Ao descrever com uma palavra o “paladar do rótulo” escolhi história, mas sem pensar propriamente no paladar - algum/a leitor/a consegue sugerir uma palavra? (Deixe um comentário :) )
Vale mencionar que, quanto ao rótulo, a mudança acontece ao mesmo tempo no qual a Tapada de Coelheiros recebe seu novo enólogo, o Luís Patrão, sendo um ponto de inovação no trabalho desempenhado.
Para o paladar do vinho a palavra escolhida foi intenso. O vinho alentejano foi perfeito com o croquete, dando a intensidade que o prato merece, numa harmonia singular.
AUDIÇÃO
Neste último momento ouvimos um conjunto de sons, e para cada um deveríamos escrever doce ou salgado.
Foi uma experiência bem difente! Duas sobremesas, um vinho - o Porto Churchill Tawny 30 anos.
Para a primeira sobremesa tivemos um cheescake queijo cabra meia cura chalotas e arantos; na segunda, uma mousse de chocolate negro em sifão com azeite e cacau. A cheescake era super estaladiça! Foi uma sensação engraçada.

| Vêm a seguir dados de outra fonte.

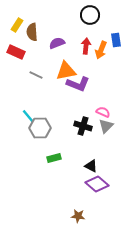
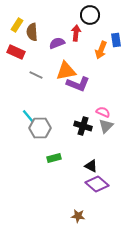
red arrow: moved 10 px left, 13 px up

Ao ouvir o conjunto de sons descrevi “salgado” para a cheescake e “doce” para a mousse. Vale mencionar que nenhuma das duas sobremesas tinha como característica predominante um destes sabores.
Esta experiência - da audição e descrição de doce/salgado - foi baseada nos estudos de Charles Spence, fundador do Oxford University’s Crossmodal Research Laboratory e professor de psicologia experimental da mesma Universidade.
Em conclusão, posso dizer que a experiência foi completamente diferente e interessante, sendo um projeto inovador em Portugal. Para mim, os rótulos dos vinhos trazem muita personalidade a estes, levando-nos a pensar que um vinho pode ser muito bom (ou não) tão somente pela sua “aparência”.
Alguns projetos vínicos levam a sua história nos rótulos - como pudemos verificar em alguns mencionados por aqui; outros permitem que possamos reconhecer em qualquer lugar a sua marca (é o caso da icônica garrafa do Mateus rosé).
Confesso que tive algumas dificuldades (especialmente no tato e olfato). Trouxe também novas percepções e ideias para projetos.
O Design at Wine traz este olhar para além da bebida, e consegue nos surpreender ainda mais com a possibilidade com a percepção eno-rótulo-gastronómica.
O próximo concurso do DESIGN AT WINE será lançado ainda em janeiro de 2025 e você pode acompanhar (e concorrer) através do site da Mutante.PT.